Task description: The data below should be copied out exactly, with its pictures omitted.

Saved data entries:
==============================

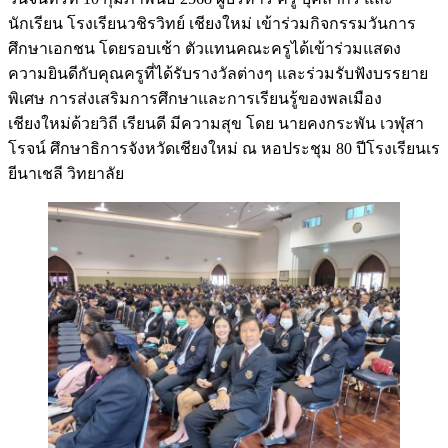
นักเรียน โรงเรียนวชิรวิทย์ เชียงใหม่ เข้าร่วมกิจกรรมวันการ
ศึกษาเอกชน โดยรอบเช้า ตัวแทนคณะครูได้เข้าร่วมแสดง
ความยินดีกับคุณครูที่ได้รับรางวัลต่างๆ และร่วมรับฟังบรรยาย
พิเศษ การส่งเสริมการศึกษาและการเรียนรู้ของพลเมือง
เชียงใหม่ด้วยวิถี เรียนดี มีความสุข โดย นายคงกระพัน เวฬุสา
โรจน์ ศึกษาธิการจังหวัดเชียงใหม่ ณ หอประชุม 80 ปีโรงเรียนเร
ยีนาเชลี วิทยาลัย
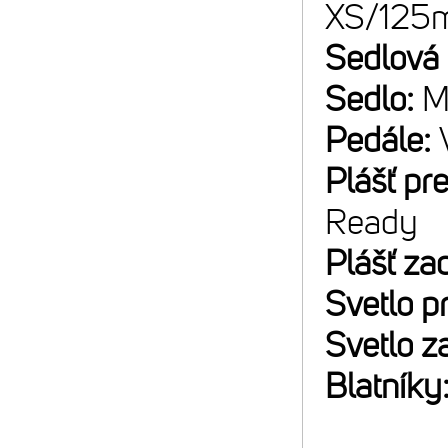
XS/125
Sedlová
Sedlo:
M
Pedále:
Plášť pr
Ready
Plášť za
Svetlo p
Svetlo z
Blatníky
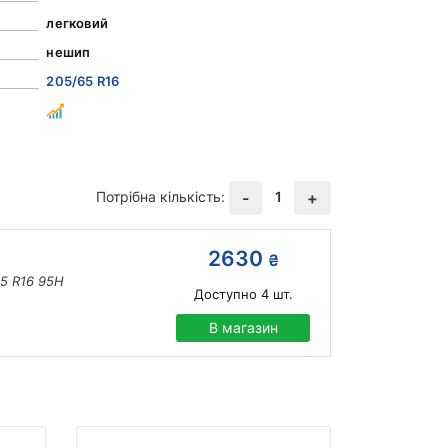
легковий
нешип
205/65 R16
Потрібна кількість:
1
-
+
2630
₴
65 R16 95H
Доступно
4
шт.
В магазин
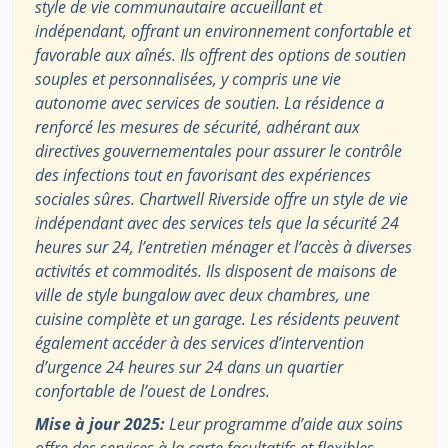
style de vie communautaire accueillant et
indépendant, offrant un environnement confortable et
favorable aux aînés. Ils offrent des options de soutien
souples et personnalisées, y compris une vie
autonome avec services de soutien. La résidence a
renforcé les mesures de sécurité, adhérant aux
directives gouvernementales pour assurer le contrôle
des infections tout en favorisant des expériences
sociales sûres. Chartwell Riverside offre un style de vie
indépendant avec des services tels que la sécurité 24
heures sur 24, l’entretien ménager et l’accès à diverses
activités et commodités. Ils disposent de maisons de
ville de style bungalow avec deux chambres, une
cuisine complète et un garage. Les résidents peuvent
également accéder à des services d’intervention
d’urgence 24 heures sur 24 dans un quartier
confortable de l’ouest de Londres.
Mise à jour 2025:
Leur programme d’aide aux soins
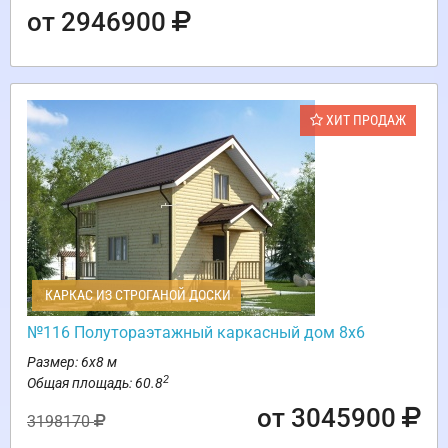
от 2946900
ХИТ ПРОДАЖ
КАРКАС ИЗ СТРОГАНОЙ ДОСКИ
№116 Полутораэтажный каркасный дом 8х6
Размер: 6х8 м
2
Общая площадь: 60.8
от 3045900
3198170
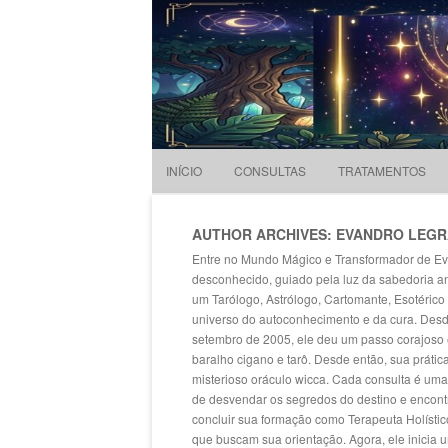
Evandro Legramonte
Terapeuta
INÍCIO
CONSULTAS
TRATAMENTOS
AUTHOR ARCHIVES: EVANDRO LEG
Entre no Mundo Mágico e Transformador de E
desconhecido, guiado pela luz da sabedoria a
um Tarólogo, Astrólogo, Cartomante, Esotérico e
universo do autoconhecimento e da cura. Desd
setembro de 2005, ele deu um passo corajoso 
baralho cigano e tarô. Desde então, sua práti
misterioso oráculo wicca. Cada consulta é uma
de desvendar os segredos do destino e encont
concluir sua formação como Terapeuta Holístic
que buscam sua orientação. Agora, ele inicia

==============================

Answer box:
นักเรียน โรงเรียนวชิรวิทย์ เชียงใหม่ เข้าร่วมกิจกรรมวันการ
ศึกษาเอกชน โดยรอบเช้า ตัวแทนคณะครูได้เข้าร่วมแสดง
ความยินดีกับคุณครูที่ได้รับรางวัลต่างๆ และร่วมรับฟังบรรยาย
พิเศษ การส่งเสริมการศึกษาและการเรียนรู้ของพลเมือง
เชียงใหม่ด้วยวิถี เรียนดี มีความสุข โดย นายคงกระพัน เวฬุสา
โรจน์ ศึกษาธิการจังหวัดเชียงใหม่ ณ หอประชุม 80 ปีโรงเรียนเร
ยีนาเชลี วิทยาลัย
XS/125
Sedlová
Sedlo:
M
Pedále:
Plášť pr
Ready
Plášť za
Svetlo p
Svetlo z
Blatníky
легковий
нешип
205/65 R16
Потрібна кількість:
1
-
+
2630
₴
65 R16 95H
Доступно
4
шт.
В магазин
style de vie communautaire accueillant et
indépendant, offrant un environnement confortable et
favorable aux aînés. Ils offrent des options de soutien
souples et personnalisées, y compris une vie
autonome avec services de soutien. La résidence a
renforcé les mesures de sécurité, adhérant aux
directives gouvernementales pour assurer le contrôle
des infections tout en favorisant des expériences
sociales sûres. Chartwell Riverside offre un style de vie
indépendant avec des services tels que la sécurité 24
heures sur 24, l’entretien ménager et l’accès à diverses
activités et commodités. Ils disposent de maisons de
ville de style bungalow avec deux chambres, une
cuisine complète et un garage. Les résidents peuvent
également accéder à des services d’intervention
d’urgence 24 heures sur 24 dans un quartier
confortable de l’ouest de Londres.
Mise à jour 2025:
Leur programme d’aide aux soins
от 2946900
ХИТ ПРОДАЖ
КАРКАС ИЗ СТРОГАНОЙ ДОСКИ
№116 Полутораэтажный каркасный дом 8х6
Размер: 6х8 м
2
Общая площадь: 60.8
от 3045900
3198170
Evandro Legramonte
Terapeuta
INÍCIO
CONSULTAS
TRATAMENTOS
AUTHOR ARCHIVES: EVANDRO LEG
Entre no Mundo Mágico e Transformador de E
desconhecido, guiado pela luz da sabedoria a
um Tarólogo, Astrólogo, Cartomante, Esotérico e
universo do autoconhecimento e da cura. Desd
setembro de 2005, ele deu um passo corajoso 
baralho cigano e tarô. Desde então, sua práti
misterioso oráculo wicca. Cada consulta é uma
de desvendar os segredos do destino e encont
concluir sua formação como Terapeuta Holístic
que buscam sua orientação. Agora, ele inicia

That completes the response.